DATA CENTERS ARE AT the heart of modern information technology infrastructure, but what’s demanded of them has changed and that will only accelerate in the future. Squaring the increasing mismatch between today’s data center and the future needs of the enterprise is the single biggest question IT organizations face.

In government, the issue to date has focused on how much money can be saved while providing the data processing capacity agencies need. It’s not a new concern. In 2005, Congress mandated a study of government data centers into an energy policy act that was delivered in 2007. The Energy Independence and Security Act of 2007 required agencies to improve their environmental, energy and economic performance.

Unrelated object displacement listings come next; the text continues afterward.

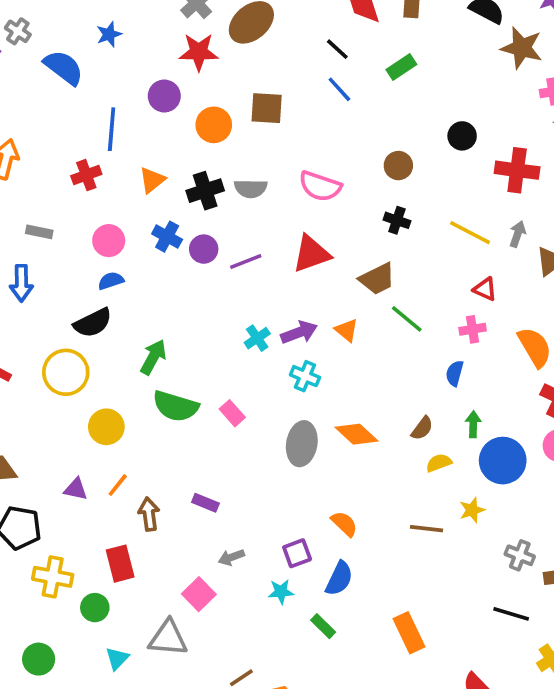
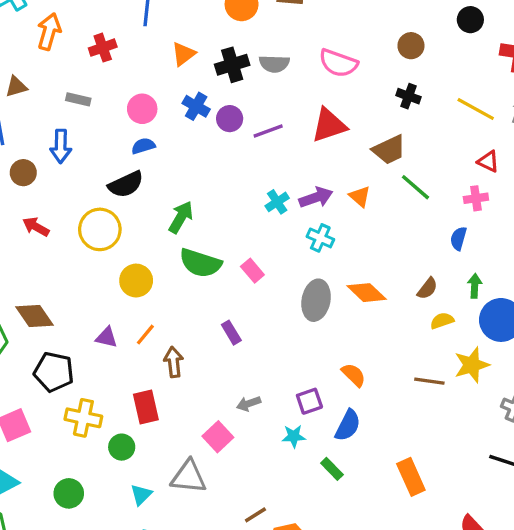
red cross: (86, 175) -> (103, 48), moved
purple rectangle: (205, 503) -> (231, 333), moved, turned 35
yellow star: (472, 510) -> (472, 365), size x1.5

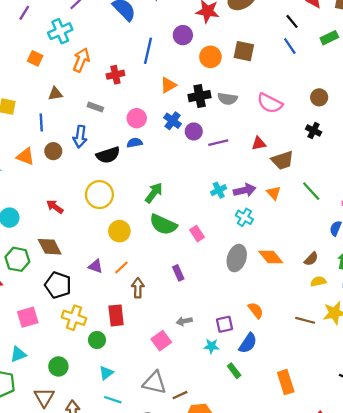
red triangle: (329, 125) -> (259, 144), size x0.6
brown trapezoid: (389, 150) -> (283, 160), moved
black semicircle: (126, 184) -> (108, 155), moved
red arrow: (36, 227) -> (55, 207), moved
gray triangle: (189, 477) -> (155, 383), moved

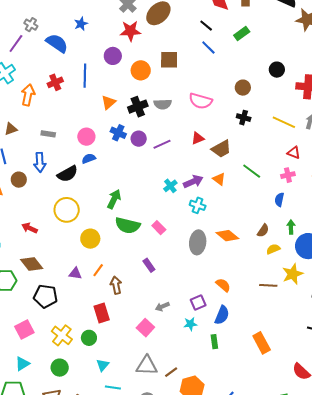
red cross: (115, 75) -> (55, 82), moved
yellow cross: (74, 318) -> (62, 335), moved, turned 30
green rectangle: (234, 371) -> (214, 342), turned 40

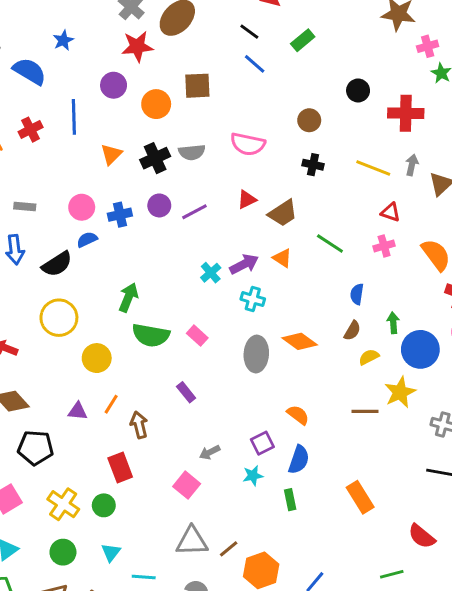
blue cross: (118, 133) -> (120, 215), moved, turned -35
blue semicircle: (279, 200) -> (357, 294), moved
cyan triangle: (103, 365) -> (111, 552), moved

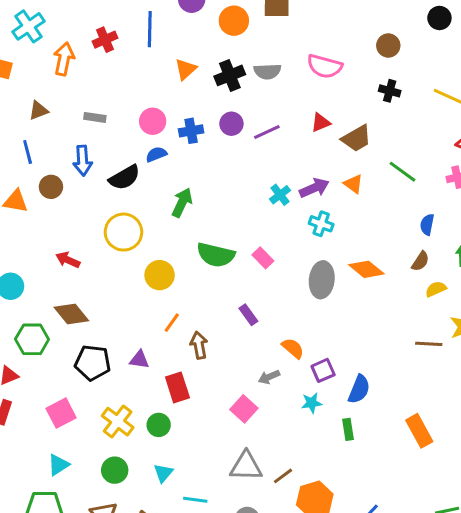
green arrow: (128, 297) -> (182, 203), moved
purple triangle: (78, 411) -> (139, 360), moved
orange semicircle: (298, 415) -> (293, 348), moved

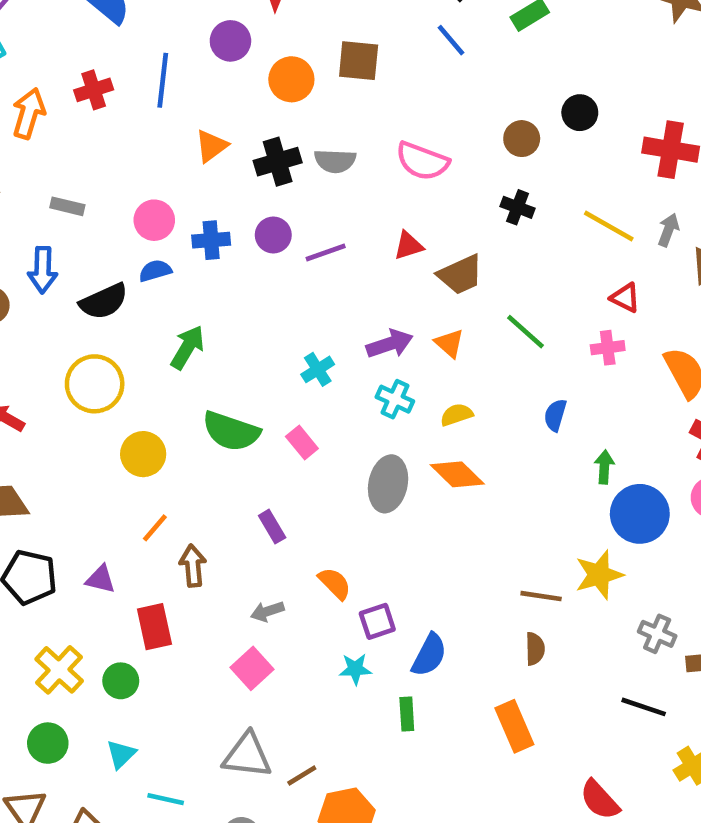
black circle: (439, 18) -> (580, 113), moved
cyan cross: (280, 195) -> (318, 369), moved
brown semicircle: (420, 261) -> (535, 649), moved, turned -40
yellow semicircle: (436, 289) -> (457, 415), moved
gray arrow: (269, 377) -> (267, 611), moved

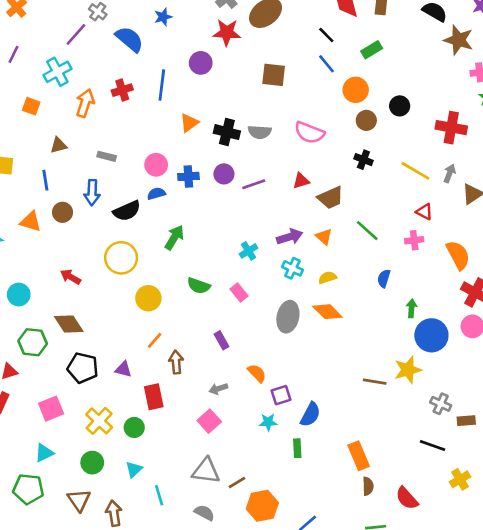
orange circle: (291, 79) -> (356, 90), moved
black cross: (278, 162) -> (227, 132), turned 30
green semicircle: (231, 431) -> (199, 286), size x0.7
brown semicircle: (535, 649) -> (368, 486), moved
cyan line: (166, 799) -> (159, 495), turned 60

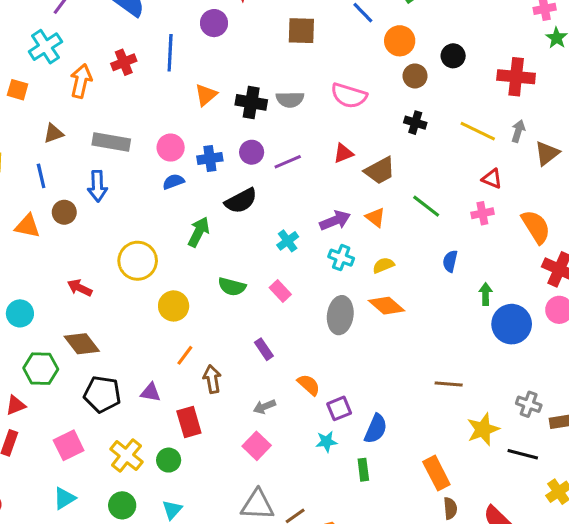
gray rectangle: (107, 156) -> (111, 142), size x1.6
black semicircle: (127, 211) -> (241, 201), moved
yellow star: (408, 370) -> (483, 429), moved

That requirement was strengthened by Executive Order 13514. Issued in October 2009, it set sustainability goals focused on those same three areas for federal agencies. Last year, Congress introduced the Energy Efficient Government Technology Act, which puts the improvement of data center efficiency strategies front and center.

“We think that could produce extraordinary results, because it requires the use of energy-efficient technologies,” Rep. Anna Eshoo (D-Calif.), a co-sponsor of the bill, said shortly after its introduction. Reports show that “data centers can waste 90 percent or more of the power they pull off the grid [and] we think government should be leading by example.”

The Government Accountability Office has projected that planned reductions in data center numbers and server consolidation could save as much as $150 billion to $200 billion by 2020.

Traditional data centers were built to last, but after 10 about years, their equipment becomes outdated. That makes them more prone to errors and mistakes in the data processing they do and to inefficiencies in operation. The most critical part of that is with cooling, which is the source of many of the complaints that have bedeviled the cost of running government data centers.

The cost of patching these data centers along the way, which means agencies have to spend capital they don’t have on facilities that are increasingly unable to meet their IT service requirements, is also a cause of complaint.

However, savings and energy efficiency are not the only requirements. The data center of the future also needs to be “better aligned with IT projects, which means it should add capacity when it’s needed, in the form it’s needed and at a generally lower unit cost than today,” said Daniel Bizo, a data center technologies analyst at 451 Research.

That requires a major rethink about how the next generation of data centers is designed and built. And a new generation is needed, he said, because “building a traditional data center is slow and expensive, which leads to substantial financial risks and limits any data center’s ability to react to changing needs effectively.”

Cloud, network and server virtualization, automated capacity provisioning, software-defined data centers, dynamic data storage architectures, and modular and prefabricated data centers are just some of the technologies that will be part of the next-generation data center.

But perhaps the biggest pointer to the expectations of these data centers will be in the way they are measured. Power usage efficiency (PUE) and, in some areas, water usage efficiency (WUE) have been the principal metrics. They’ll still be important, but going forward, it’s the manufacturing industries that will be a better proxy for data center operations, Bizo said, focused more on the effect of gross and operating margins, management of capital outlay, output, and utilization and unit costs.